Arts & Culture

Song of the sea

Jo Yang in rehearsal, diving underwater.

Photos by Johnathan Carr

5 min read

‘Endlings’ playwright imagines lives both similar to and different from her own

Celine Song, whose “Endlings” begins previews tonight at the American Repertory Theater (A.R.T.), knows how to create Korean characters. The playwright, a Korean Canadian, emigrated from South Korea with her parents at age 12, and her 91-year-old grandmother still lives in Seoul.

The greater challenge for Song — the key to writing what she considers her “impossible” play — was finding her own multifaceted voice, as an immigrant, a contemporary woman, and, she said, an “Asian Canadian married to a white American,” while striving to excel in a form defined largely by European-American men. That, she says, is what writing her new play, which is having its world premiere at the A.R.T. , taught her.

Not that the three elderly Korean women at the heart of “Endlings” are simple. Haenyeos — “sea women” — they are heirs to a centuries-old tradition of diving to harvest seafood off the Korean island of Man-Jae. Overtaken by technology, mechanization, fish farming, and the globalization of the food market, these women persevere despite knowing that they will likely be the last generation to practice their dangerous trade.

(The script calls for the haenyeo to perform both on land and under water. So the A.R.T. production features an onstage pool to bring that second environment to life as well.)

Emily Kuroda, Jo Yang, and Wai Ching Ho in rehearsal for Endlings.

Emily Kuroda, Jo Yang, and Wai Ching Ho in rehearsal for “Endlings.”

Johnathan Carr

These women may seem a world — if not a century — apart from Song. However, while watching a documentary on the haenyeo, Song was struck by one diver’s similarities to her own family. At 97 years old, the woman “couldn’t really walk on land but could dive like a mermaid,” said Song. With the abalone and other seafood she harvested, she made about $3,000 each year, of which she sent $1,000 to her son, who had, like Song’s family, immigrated to Canada.

“I was thinking about how absolutely different we are but how tied I am — by ethnicity, by nationality,” said Song. At the same time, she added, “I have so much more in common with my husband, who is a white man who grew up in L.A.”

For Song, this is a story of time as well as place. “I have been thinking about my grandmother a lot,” Song said, especially about how the technology that brings people closer also emphasizes the differences between generations. “For me, a smartphone is a way of life,” said the playwright, while her grandmother “has trouble taking a photo.” The result is a temporal disconnect.

Emily Kuroda, Jo Yang, and Wai Ching Ho onstage.
Jo Yang dives underwater.

Photos by Jason Sherwood and Johnathan Carr

“I exist in my grandmother’s life as actively as I exist in New York City or L.A., in the writer’s room for a TV show,” Song said. “My grandmother and I are actively related to each other, but it doesn’t feel like we’re the same species.”

Song’s chosen media only complicates the issue of identity. “If you fall in love with theater, what that means is you’re going to fall in love with a lot of white men — Berthold Brecht, [Samuel] Beckett, Edward Albee, Wallace Shawn. And for a long time I didn’t want people to notice that I am an Asian woman. I wanted to be treated like and have the same privileges as the people I admire,” she said.

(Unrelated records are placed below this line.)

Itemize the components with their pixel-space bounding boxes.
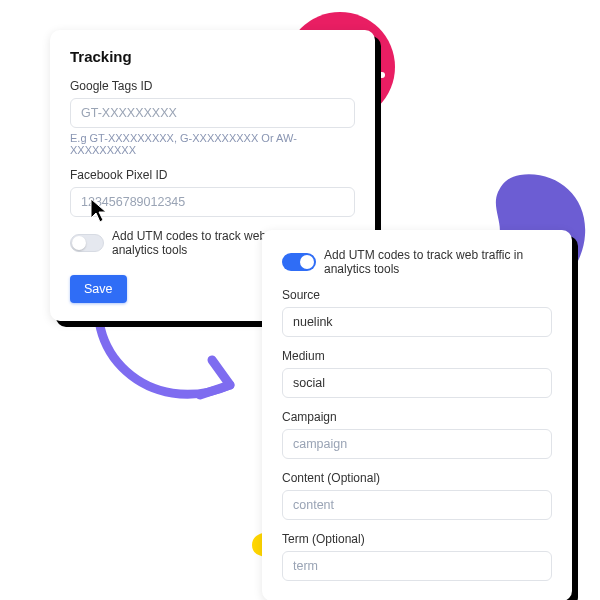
facebook-pixel-field: Facebook Pixel ID xyxy=(70,168,355,217)
source-field: Source xyxy=(282,288,552,337)
utm-toggle-label-on: Add UTM codes to track web traffic in an… xyxy=(324,248,552,276)
card-title: Tracking xyxy=(70,48,355,65)
medium-field: Medium xyxy=(282,349,552,398)
campaign-input[interactable] xyxy=(282,429,552,459)
term-field: Term (Optional) xyxy=(282,532,552,581)
utm-toggle-row-on: Add UTM codes to track web traffic in an… xyxy=(282,248,552,276)
medium-label: Medium xyxy=(282,349,552,363)
content-input[interactable] xyxy=(282,490,552,520)
source-input[interactable] xyxy=(282,307,552,337)
utm-card: Add UTM codes to track web traffic in an… xyxy=(262,230,572,600)
facebook-pixel-label: Facebook Pixel ID xyxy=(70,168,355,182)
google-tags-field: Google Tags ID E.g GT-XXXXXXXXX, G-XXXXX… xyxy=(70,79,355,156)
content-field: Content (Optional) xyxy=(282,471,552,520)
utm-toggle-off[interactable] xyxy=(70,234,104,252)
term-input[interactable] xyxy=(282,551,552,581)
google-tags-input[interactable] xyxy=(70,98,355,128)
campaign-field: Campaign xyxy=(282,410,552,459)
google-tags-label: Google Tags ID xyxy=(70,79,355,93)
content-label: Content (Optional) xyxy=(282,471,552,485)
google-tags-hint: E.g GT-XXXXXXXXX, G-XXXXXXXXX Or AW-XXXX… xyxy=(70,132,355,156)
cursor-icon xyxy=(90,198,110,224)
term-label: Term (Optional) xyxy=(282,532,552,546)
facebook-pixel-input[interactable] xyxy=(70,187,355,217)
utm-toggle-on[interactable] xyxy=(282,253,316,271)
campaign-label: Campaign xyxy=(282,410,552,424)
source-label: Source xyxy=(282,288,552,302)
medium-input[interactable] xyxy=(282,368,552,398)
save-button[interactable]: Save xyxy=(70,275,127,303)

Prior to “Endlings,” Song had success. A semifinalist for the American Playwriting Foundation’s 2016 Relentless Award for her “Tom & Eliza,” Song has also been a Playwrights Realm writing fellow and a member of the Public Theater’s 2016–17 Emerging Writers Group. However, she often felt she was trying to “take on the white male voice.”

Celine Song, “Endlings” playwright. Photo courtesy of Celine Song

“I don’t think that I ever succeeded,” she said. “My voice was always there. But there was a way in which I was very afraid to open myself up.”

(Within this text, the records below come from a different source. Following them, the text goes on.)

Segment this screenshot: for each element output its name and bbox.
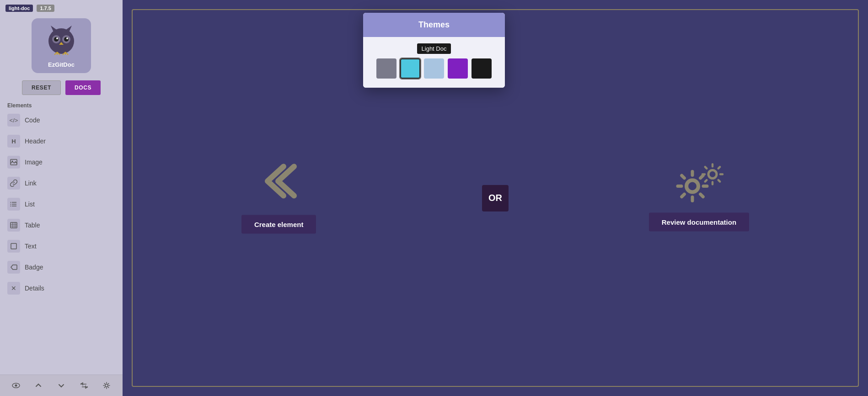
theme-swatch-lightblue[interactable] [424, 58, 444, 79]
svg-point-23 [11, 206, 11, 206]
list-icon [7, 198, 20, 211]
light-doc-tooltip: Light Doc [417, 43, 451, 54]
theme-swatch-black[interactable] [472, 58, 492, 79]
owl-logo-svg [45, 24, 77, 56]
elements-list: </> Code H Header Image Link List [0, 110, 123, 375]
reset-button[interactable]: RESET [22, 80, 61, 95]
image-icon [7, 156, 20, 169]
text-icon [7, 240, 20, 253]
svg-rect-24 [11, 222, 17, 228]
svg-point-0 [48, 28, 74, 54]
link-icon [7, 177, 20, 190]
elements-heading: Elements [0, 100, 123, 110]
sidebar-item-code[interactable]: </> Code [3, 110, 120, 131]
sidebar-item-header[interactable]: H Header [3, 131, 120, 152]
left-action: Create element [241, 163, 316, 233]
theme-swatch-gray[interactable] [376, 58, 396, 79]
sidebar-item-header-label: Header [25, 137, 46, 145]
svg-point-5 [54, 37, 59, 42]
theme-swatches [376, 58, 492, 79]
code-icon: </> [7, 114, 20, 127]
sidebar-item-details[interactable]: ✕ Details [3, 278, 120, 299]
themes-header: Themes [363, 13, 505, 37]
gear-small-icon [701, 163, 724, 190]
sidebar-item-list-label: List [25, 201, 35, 208]
right-action: Review documentation [649, 165, 749, 231]
swap-icon[interactable] [77, 379, 91, 392]
logo-container: EzGitDoc [0, 15, 123, 75]
sidebar: light-doc 1.7.5 [0, 0, 123, 396]
svg-point-35 [686, 180, 698, 192]
themes-body: Light Doc [363, 37, 505, 88]
sidebar-item-list[interactable]: List [3, 194, 120, 215]
svg-point-31 [15, 385, 17, 387]
sidebar-item-link[interactable]: Link [3, 173, 120, 194]
sidebar-item-link-label: Link [25, 180, 37, 187]
badge-icon [7, 261, 20, 274]
theme-swatch-purple[interactable] [448, 58, 468, 79]
arrow-up-icon[interactable] [32, 379, 45, 392]
details-icon: ✕ [7, 282, 20, 295]
sidebar-item-table[interactable]: Table [3, 215, 120, 236]
sidebar-item-text-label: Text [25, 243, 37, 250]
logo-label: EzGitDoc [48, 61, 75, 68]
svg-rect-29 [11, 243, 16, 249]
app-logo-icon [45, 24, 77, 59]
create-element-button[interactable]: Create element [241, 215, 316, 233]
sidebar-item-badge-label: Badge [25, 264, 43, 271]
sidebar-item-details-label: Details [25, 285, 44, 292]
sidebar-item-table-label: Table [25, 222, 40, 229]
sidebar-footer [0, 375, 123, 396]
sidebar-item-code-label: Code [25, 116, 40, 124]
eye-icon[interactable] [9, 379, 23, 392]
gear-icons [676, 165, 722, 201]
svg-point-6 [64, 37, 69, 42]
svg-point-22 [11, 204, 11, 205]
app-name-badge: light-doc [5, 5, 33, 12]
settings-icon[interactable] [100, 379, 113, 392]
left-chevrons-icon [258, 163, 300, 204]
themes-title: Themes [418, 20, 450, 29]
version-badge: 1.7.5 [37, 5, 54, 12]
logo-box: EzGitDoc [32, 18, 91, 73]
table-icon [7, 219, 20, 232]
or-badge: OR [482, 185, 509, 211]
sidebar-buttons: RESET DOCS [0, 75, 123, 100]
svg-point-7 [56, 37, 58, 39]
review-documentation-button[interactable]: Review documentation [649, 212, 749, 231]
docs-button[interactable]: DOCS [65, 80, 101, 95]
sidebar-item-image-label: Image [25, 158, 43, 166]
theme-swatch-cyan[interactable] [400, 58, 420, 79]
sidebar-header: light-doc 1.7.5 [0, 0, 123, 15]
arrow-down-icon[interactable] [54, 379, 68, 392]
svg-point-36 [708, 170, 717, 178]
svg-point-8 [66, 37, 68, 39]
sidebar-item-badge[interactable]: Badge [3, 257, 120, 278]
sidebar-item-image[interactable]: Image [3, 152, 120, 173]
sidebar-item-text[interactable]: Text [3, 236, 120, 257]
header-icon: H [7, 135, 20, 148]
svg-point-21 [11, 202, 11, 203]
svg-point-34 [105, 384, 108, 387]
themes-modal: Themes Light Doc [363, 13, 505, 88]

The problem, she concluded, is not specifically that she is Korean Canadian. But the many layers of experience — of place, heritage, and time — that make up her (and perhaps everyone’s) identity. “I wish I was authentically Korean in a way that was convenient to white viewers,” Song said. She mimicked a well-intentioned friend saying, “‘Hey Celine, you’re Korean, right?’”

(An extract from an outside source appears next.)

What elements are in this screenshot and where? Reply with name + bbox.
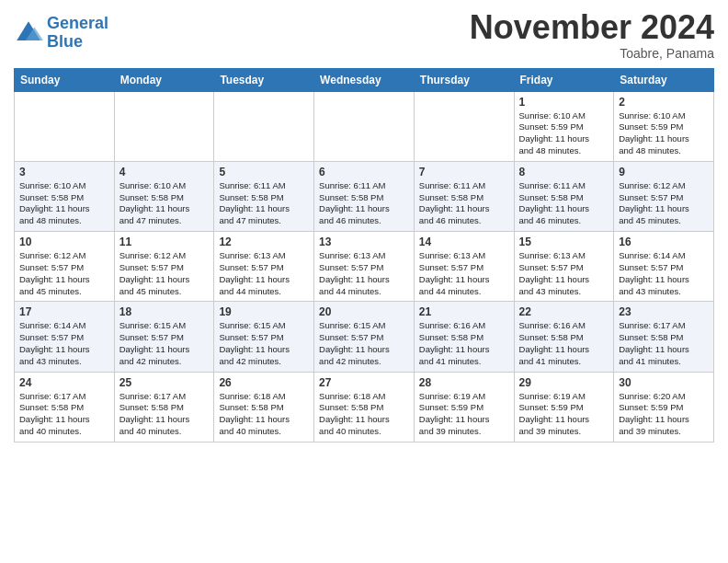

“There’s a very small box that people want to put people in,” she continued. “Anybody, but specifically someone like me. … This play taught me the authenticity that I am seeking is not as neat and clean and one-thing as I feel pressured to be.”

“Endlings,” in previews at the Loeb Drama Center in Cambridge, formally opens on Friday, March 1, and closes Sunday, March 17. Tickets are available online at americanrepertorytheater.orgby phone at 617-547-8300, and in person at the ticket services offices, 64 Brattle St.